▶ Data for the task:
--------------------
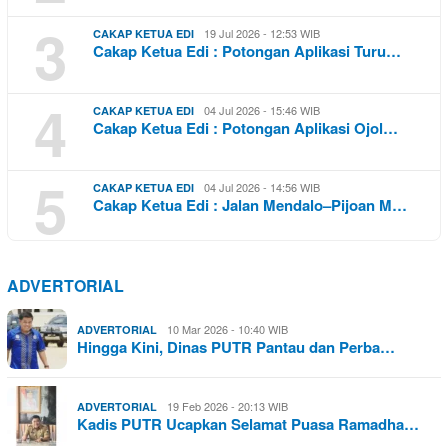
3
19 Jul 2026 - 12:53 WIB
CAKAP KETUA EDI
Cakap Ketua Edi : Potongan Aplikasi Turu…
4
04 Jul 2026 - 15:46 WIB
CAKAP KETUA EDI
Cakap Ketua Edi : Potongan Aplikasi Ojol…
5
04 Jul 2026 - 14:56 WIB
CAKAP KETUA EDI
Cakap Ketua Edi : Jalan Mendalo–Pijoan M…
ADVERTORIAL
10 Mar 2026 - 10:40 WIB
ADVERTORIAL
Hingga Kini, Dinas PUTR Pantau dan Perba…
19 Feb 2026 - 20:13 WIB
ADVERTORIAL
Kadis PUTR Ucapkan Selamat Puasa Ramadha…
--------------------
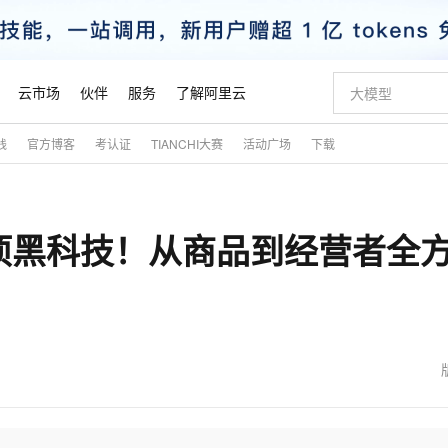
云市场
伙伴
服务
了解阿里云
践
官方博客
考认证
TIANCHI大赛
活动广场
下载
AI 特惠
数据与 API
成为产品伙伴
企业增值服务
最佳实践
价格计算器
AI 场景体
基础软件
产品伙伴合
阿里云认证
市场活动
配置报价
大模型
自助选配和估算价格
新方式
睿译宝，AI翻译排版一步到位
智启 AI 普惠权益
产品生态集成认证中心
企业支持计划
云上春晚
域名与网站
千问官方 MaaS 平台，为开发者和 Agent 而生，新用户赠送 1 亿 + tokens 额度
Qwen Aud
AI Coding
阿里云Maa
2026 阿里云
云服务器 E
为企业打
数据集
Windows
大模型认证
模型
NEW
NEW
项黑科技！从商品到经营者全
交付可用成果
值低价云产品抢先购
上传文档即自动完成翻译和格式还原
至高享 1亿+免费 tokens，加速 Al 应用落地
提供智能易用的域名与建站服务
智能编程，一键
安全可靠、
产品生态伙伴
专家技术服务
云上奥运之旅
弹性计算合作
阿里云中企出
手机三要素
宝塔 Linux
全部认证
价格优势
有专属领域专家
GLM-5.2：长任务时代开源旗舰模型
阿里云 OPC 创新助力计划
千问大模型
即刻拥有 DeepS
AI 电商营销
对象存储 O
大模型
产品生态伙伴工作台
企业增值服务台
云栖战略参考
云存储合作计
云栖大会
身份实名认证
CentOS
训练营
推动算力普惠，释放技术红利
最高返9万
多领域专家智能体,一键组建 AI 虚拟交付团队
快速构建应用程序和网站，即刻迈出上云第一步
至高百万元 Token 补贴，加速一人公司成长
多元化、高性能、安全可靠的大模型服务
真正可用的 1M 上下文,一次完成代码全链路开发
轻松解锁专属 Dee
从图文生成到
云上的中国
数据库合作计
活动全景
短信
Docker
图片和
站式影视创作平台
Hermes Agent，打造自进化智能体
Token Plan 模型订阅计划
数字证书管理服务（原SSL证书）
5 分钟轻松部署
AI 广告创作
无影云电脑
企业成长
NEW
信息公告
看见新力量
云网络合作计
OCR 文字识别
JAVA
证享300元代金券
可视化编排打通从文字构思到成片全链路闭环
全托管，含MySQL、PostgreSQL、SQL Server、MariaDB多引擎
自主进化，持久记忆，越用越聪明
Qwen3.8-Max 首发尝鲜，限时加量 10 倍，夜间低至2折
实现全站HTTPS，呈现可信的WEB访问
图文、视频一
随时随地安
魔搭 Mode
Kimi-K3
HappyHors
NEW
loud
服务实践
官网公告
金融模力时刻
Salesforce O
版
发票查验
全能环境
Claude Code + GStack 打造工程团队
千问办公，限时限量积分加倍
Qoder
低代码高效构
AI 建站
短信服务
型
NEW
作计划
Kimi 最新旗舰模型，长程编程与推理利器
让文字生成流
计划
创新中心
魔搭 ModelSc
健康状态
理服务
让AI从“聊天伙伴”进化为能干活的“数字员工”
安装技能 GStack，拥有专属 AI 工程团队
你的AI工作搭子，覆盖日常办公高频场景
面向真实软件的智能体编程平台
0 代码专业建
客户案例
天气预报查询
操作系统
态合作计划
--------------------
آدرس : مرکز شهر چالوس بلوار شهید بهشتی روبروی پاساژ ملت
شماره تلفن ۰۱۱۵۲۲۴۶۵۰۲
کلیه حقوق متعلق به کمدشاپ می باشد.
--------------------
▶ About this task: Search the material for the word "Agent" and copy every matching line.

▶ Answer to the problem:
千问官方 MaaS 平台，为开发者和 Agent 而生，新用户赠送 1 亿 + tokens 额度
Hermes Agent，打造自进化智能体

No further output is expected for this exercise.